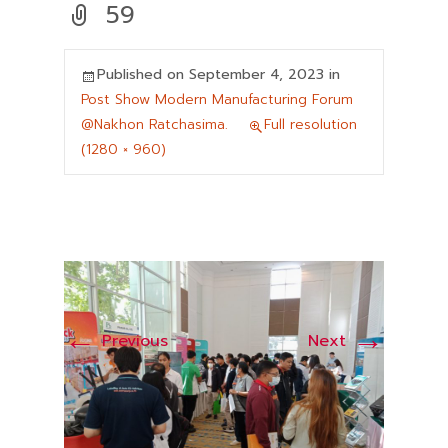
59
Published on
September 4, 2023
in
Post Show Modern Manufacturing Forum
@Nakhon Ratchasima.
Full resolution
(1280 × 960)
←
→
Previous
Next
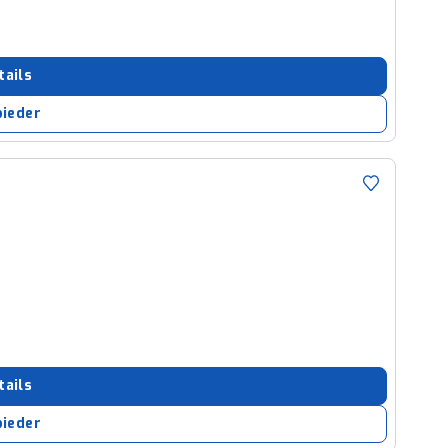
tails
bieder
tails
bieder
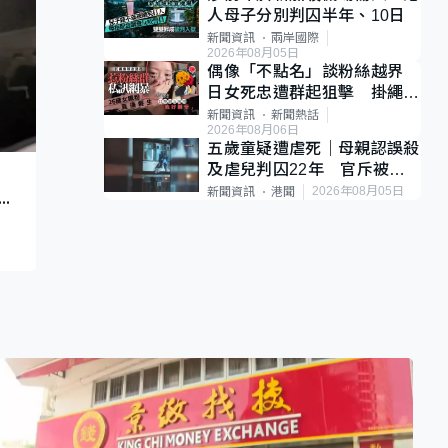
人母子分別判囚半年、10日
新聞資訊
兩岸國際
2026年08月05日
偶像「不點名」談粉絲越界
日女死忠遭群起狙擊 掛繩開
直播道歉後輕生
新聞資訊
新聞熱話
2026年08月06日
五歲童疑遭虐死｜母親認誤殺
及虐兒判囚22年 官斥被告
刻
殘忍、同類案最惡劣
2026年08月05日
新聞資訊
港聞
定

----------------

(Task to complete):
Any pictures should be dropped; transcribe the rest of the records above exactly.

(Result of the exercise):
59
Published on
September 4, 2023
in
Post Show Modern Manufacturing Forum
@Nakhon Ratchasima.
Full resolution
(1280 × 960)
←
→
Previous
Next
tails
bieder
tails
bieder
人母子分別判囚半年、10日
新聞資訊
兩岸國際
2026年08月05日
偶像「不點名」談粉絲越界
日女死忠遭群起狙擊 掛繩開
直播道歉後輕生
新聞資訊
新聞熱話
2026年08月06日
五歲童疑遭虐死｜母親認誤殺
及虐兒判囚22年 官斥被告
刻
殘忍、同類案最惡劣
2026年08月05日
新聞資訊
港聞
定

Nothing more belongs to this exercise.